June 1, 2010
(BOSTON) – State Representative Edward Coppinger today joined his colleagues in the Massachusetts House of Representatives in unanimously passing legislation aimed at fighting human trafficking in the Commonwealth. The bill creates crimes for human trafficking offenses such as trafficking persons for sexual servitude and trafficking persons for forced services.
“Our primary job as elected officials is to secure the safety of folks across the Commonwealth,” House Speaker Robert A. DeLeo said. “No one should have to experience the horrors of being sold into a life of exploitation. This anti-human trafficking legislation will help our law enforcement officials crack down on instances of this unconscionable practice in Massachusetts.”
Representative Coppinger said, “I am proud to join my colleagues in passing this legislation because human trafficking is a serious problem that occurs every day in our city and throughout our state. This issue came up during the campaign last summer and it was further brought to my attention by two nuns I met on the campaign trail. They urged me to study the seriousness of the problem and fight for laws to punish the perpetrators and help the victims of human trafficking. I promised I would and today I can tell them that the Massachusetts House of Representatives came through on that promise.”
“This bill will give our law enforcement professionals the tools needed to address human trafficking offenses in Massachusetts,” said Representative Eugene L. O’Flaherty, House Chairman of the Joint Committee on the Judiciary.
“The passing of this bill by the House is an important step towards eradicating Human Trafficking in our Commonwealth,” said Attorney General Martha Coakley. “The fact remains that people of all backgrounds are being exploited for sexual servitude and labor right in our own backyard. We remain one of four states without a law against human trafficking, and we hope this bill will finally change that. We commend the House leadership, especially Speaker DeLeo and Chairman O’Flaherty, for sending a strong message that this brutal exploitation will not be tolerated.”
Representative Coppinger added, “Human trafficking is a crime that occurs out of sight; this does not mean it should be out of mind. It is a serious problem in Massachusetts and this legislation will help track down criminals, prosecute johns and protect the victims. I have been a supporter of this legislation since day one and am happy to see it passed.”
The bill creates the crimes of trafficking persons for sexual servitude and trafficking persons for forced services, each of which carries a punishment of imprisonment for up to 15 years or a fine of up to $25,000, or both.
The legislation also creates the crimes of trafficking for sexual servitude or forced services on a person under 18 years-old. Each crime carries a penalty of up to life in prison.
Additionally, the bill increases protection for children by raising the age required to be considered a minor in the context of engagement in sexual conduct. Previously, only those under 14 years of age had qualified as minors in this context. This legislation increases the age to 18.
The legislation authorizes all money seized as a result of human trafficking apprehensions to be made available to human trafficking victims who are awarded restitution by a court.
The bill also addresses the demand side of human trafficking by increasing the punishment for those who pay another person in exchange for sexual conduct.

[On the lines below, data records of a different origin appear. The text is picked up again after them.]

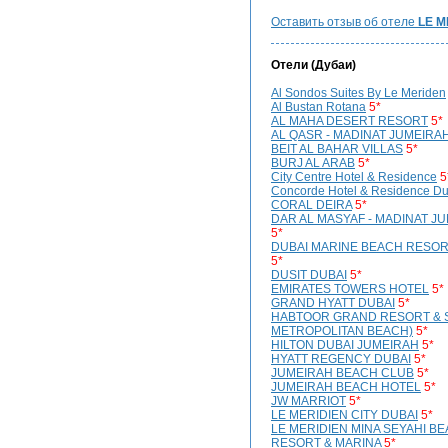
Оставить отзыв об отеле
LE M
Отели (
Дубаи
)
Al Sondos Suites By Le Meriden
Al Bustan Rotana
5*
AL MAHA DESERT RESORT
5*
AL QASR - MADINAT JUMEIRA
BEIT AL BAHAR VILLAS
5*
BURJ AL ARAB
5*
City Centre Hotel & Residence
5
Concorde Hotel & Residence Du
CORAL DEIRA
5*
DAR AL MASYAF - MADINAT J
5*
DUBAI MARINE BEACH RESOR
5*
DUSIT DUBAI
5*
EMIRATES TOWERS HOTEL
5*
GRAND HYATT DUBAI
5*
HABTOOR GRAND RESORT & S
METROPOLITAN BEACH)
5*
HILTON DUBAI JUMEIRAH
5*
HYATT REGENCY DUBAI
5*
JUMEIRAH BEACH CLUB
5*
JUMEIRAH BEACH HOTEL
5*
JW MARRIOT
5*
LE MERIDIEN CITY DUBAI
5*
LE MERIDIEN MINA SEYAHI B
RESORT & MARINA
5*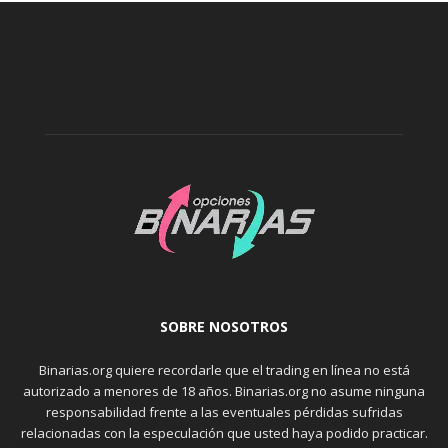
SOBRE NOSOTROS
Binarias.org quiere recordarle que el trading en línea no está
autorizado a menores de 18 años. Binarias.org no asume ninguna
responsabilidad frente a las eventuales pérdidas sufridas
relacionadas con la especulación que usted haya podido practicar.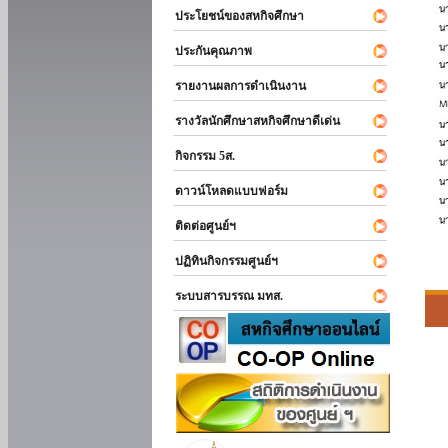
ประโยชน์ของสหกิจศึกษา
ประกันคุณภาพ
รายงานผลการดำเนินงาน
รางวัลนักศึกษาสหกิจศึกษาดีเด่น
กิจกรรม 5ส.
ดาวน์โหลดแบบฟอร์ม
ติดต่อศูนย์ฯ
ปฏิทินกิจกรรมศูนย์ฯ
ระบบสารบรรณ มทส.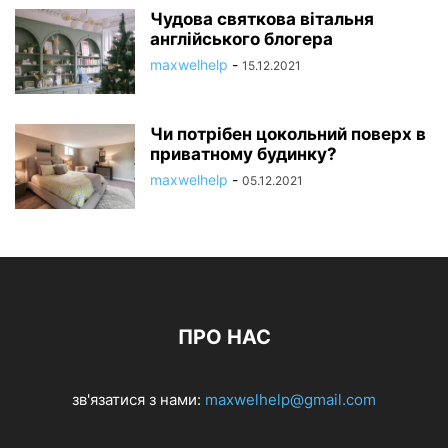
Чудова святкова вітальня
англійського блогера
maxwelhelp
-
15.12.2021
Чи потрібен цокольний поверх в
приватному будинку?
maxwelhelp
-
05.12.2021
ПРО НАС
зв'язатися з нами:
maxwelhelp@gmail.com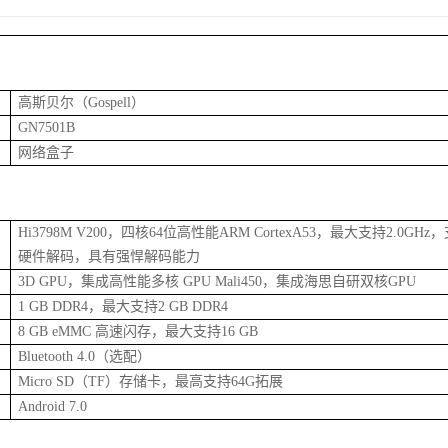
高斯贝尔（
Gospell
）
GN7501B
网络盒子
Hi3798M V200
，四核
64
位高性能
ARM CortexA53
，最大支持
2.0GHz
，
硬件解码，具有强悍解码能力
3D GPU
，集成高性能多核
GPU Mali450
，集成海思自研双核
GPU
1 GB DDR4
，最大支持
2 GB DDR4
8 GB eMMC
高速闪存，最大支持
16 GB
Bluetooth 4.0
（选配）
Micro SD
（
TF
）存储卡，最高支持
64G
拓展
Android 7.0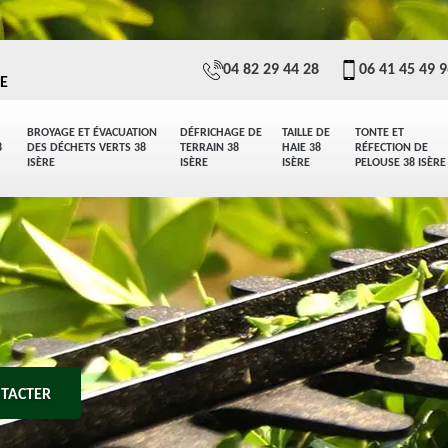
04 82 29 44 28
06 41 45 49 
E
BROYAGE ET ÉVACUATION
DÉFRICHAGE DE
TAILLE DE
TONTE ET
8
DES DÉCHETS VERTS 38
TERRAIN 38
HAIE 38
RÉFECTION DE
ISÈRE
ISÈRE
ISÈRE
PELOUSE 38 ISÈRE
TACTER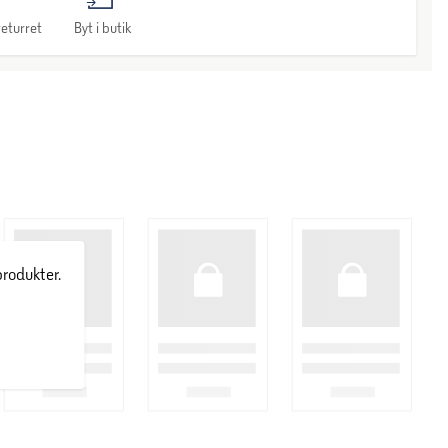
eturret
Byt i butik
produkter.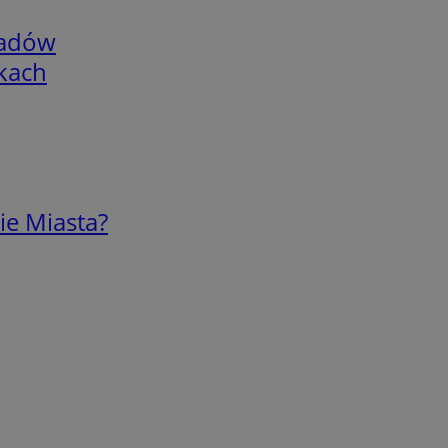
adów
skach
ie Miasta?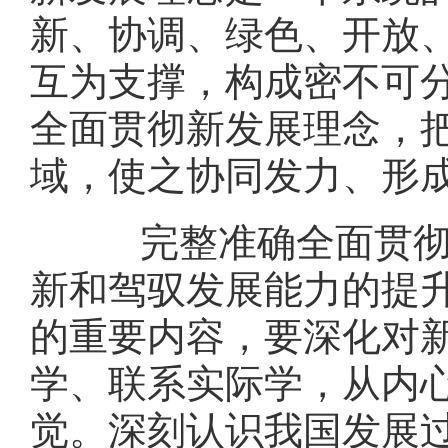
新、协调、绿色、开放
互为支撑，构成密不可
全面贯彻新发展理念，
域，使之协同发力、形
完整准确全面贯彻新
新和驾驭发展能力的提
的重要内容，要深化对
学、联系实际学，从内
觉。深刻认识我国发展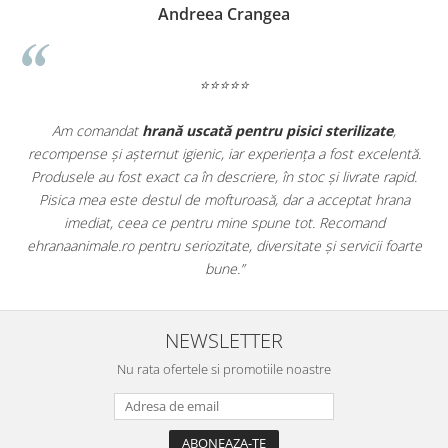
Madalina Stancea
⭐⭐⭐⭐⭐
e
,
Apreciez foarte mult faptul că pe
ehranaanimale.ro
găsesc n
lentă.
doar hrană, ci și produse din
farmacia veterinară
:
rapid.
antiparazitare, suplimente și soluții de îngrijire. Este foarte
rana
comod să pot comanda tot ce am nevoie pentru animalul me
dintr-un singur loc. Livrarea a fost rapidă, iar produsele au fos
foarte
originale și în termen. Magazin serios, bine organizat și foarte ut
pentru orice stăpân de animale.
NEWSLETTER
Nu rata ofertele si promotiile noastre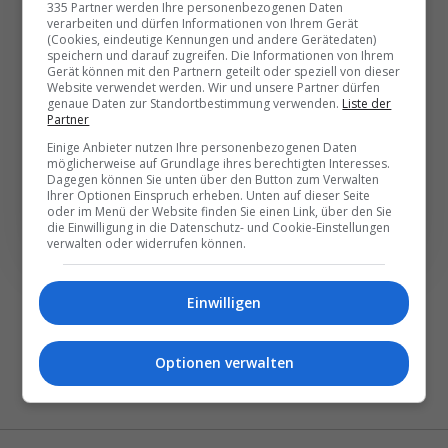
335 Partner werden Ihre personenbezogenen Daten
besten News direkt in
verarbeiten und dürfen Informationen von Ihrem Gerät
Ihr E‑Mail-Postfach
(Cookies, eindeutige Kennungen und andere Gerätedaten)
speichern und darauf zugreifen. Die Informationen von Ihrem
Gerät können mit den Partnern geteilt oder speziell von dieser
Website verwendet werden. Wir und unsere Partner dürfen
Täglich oder wöchentlich, mit mehr Insights oder
genaue Daten zur Standortbestimmung verwenden.
Liste der
Partner
weniger. Bei Travel­news haben Sie die Wahl.
Einige Anbieter nutzen Ihre personenbezogenen Daten
möglicherweise auf Grundlage ihres berechtigten Interesses.
Dagegen können Sie unten über den Button zum Verwalten
NEWSLETTER ENTDECKEN
Ihrer Optionen Einspruch erheben. Unten auf dieser Seite
oder im Menü der Website finden Sie einen Link, über den Sie
die Einwilligung in die Datenschutz- und Cookie-Einstellungen
verwalten oder widerrufen können.
Einwilligen
Optionen verwalten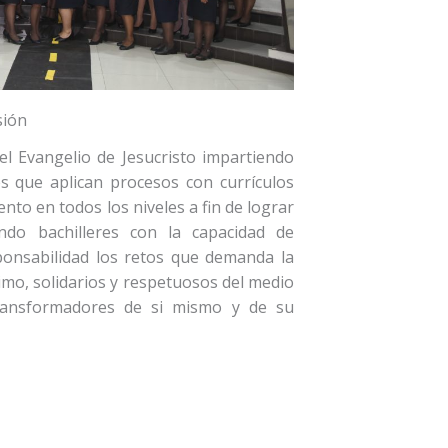
sión
el Evangelio de Jesucristo impartiendo
es que aplican procesos con currículos
nto en todos los niveles a fin de lograr
ndo bachilleres con la capacidad de
sponsabilidad los retos que demanda la
imo, solidarios y respetuosos del medio
transformadores de si mismo y de su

In an effort to provide needed social services for victims of human trafficking, the bill includes a “Safe Harbor” provision that allows a court to judge a person under 18 years-old who is apprehended for prostitution – but found to be a victim of human trafficking – to be in need of services rather than simply delinquent.
Finally, the bill establishes an inter-agency task force to address human trafficking. The task force will collect data to continually study the problem of human trafficking and devise plans to share information across agencies to facilitate a more efficient pursuit of human traffickers.